Building Security Not a Priority at DHS HQ
Hollywood depicts US intelligence and security facilities in high-tech splendor. Jack Bauer from the TV series 24 always got his briefings in futuristic facilities filled with fancy new tech. However, the reality is a bit more modest.
The building shared by DHS and GSA was built in the ’30s and has an outmoded plumbing system. Without proper maintenance, the building’s storage tank lost pressure, allowing the system to take on air. After the commode lines were packed with air, the next flush behaved like a lit fuse, unleashing the pressure in a blast.
This type of toilet explosion is rare in the plumbing world, but predictable given the system being used in the building in question. One would think that an agency charged with national security would have more intense maintenance and security procedures than other buildings. Plumbing affects a building’s water supply.

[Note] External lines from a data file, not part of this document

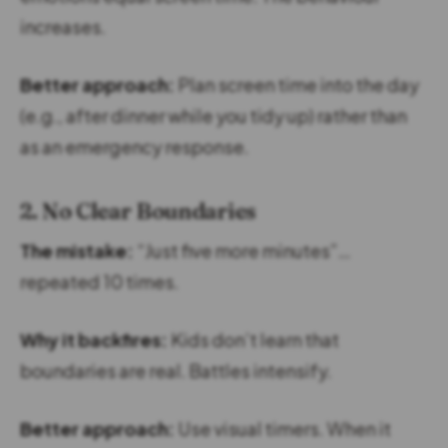
increases.
Better approach:
Plan screen time into the day
(e.g., after dinner while you tidy up) rather than
as an emergency response.
2. No Clear Boundaries
The mistake:
“Just five more minutes”…
repeated 10 times.
Why it backfires:
Kids don’t learn that
boundaries are real. Battles intensify.
Better approach:
Use visual timers. When it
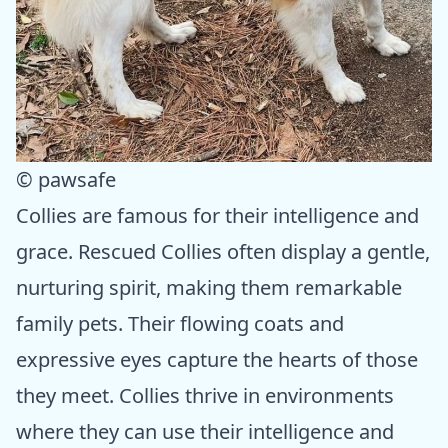
© pawsafe
Collies are famous for their intelligence and
grace. Rescued Collies often display a gentle,
nurturing spirit, making them remarkable
family pets. Their flowing coats and
expressive eyes capture the hearts of those
they meet. Collies thrive in environments
where they can use their intelligence and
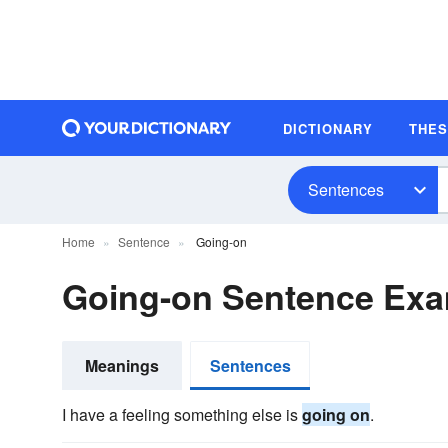
DICTIONARY
THE
Sentences
Home
Sentence
Going-on
Going-on Sentence Ex
Meanings
Sentences
I have a feeling something else is
going on
.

While this incident was hardly a massive disaster that disabled the security of the United States, it does serve to prove the humanity of DHS as a bureaucratic agency. Building maintenance is a basic function of any organization that manages the use of real estate. The integrity of buildings used by security personnel also has operational relevance — if DHS has such poorly maintained buildings, how can we be sure they are safe from attacks?
Once again, the Department of Homeland Security exposed itself as a disorganized, mismanaged agency incapable of accomplishing its primary mission.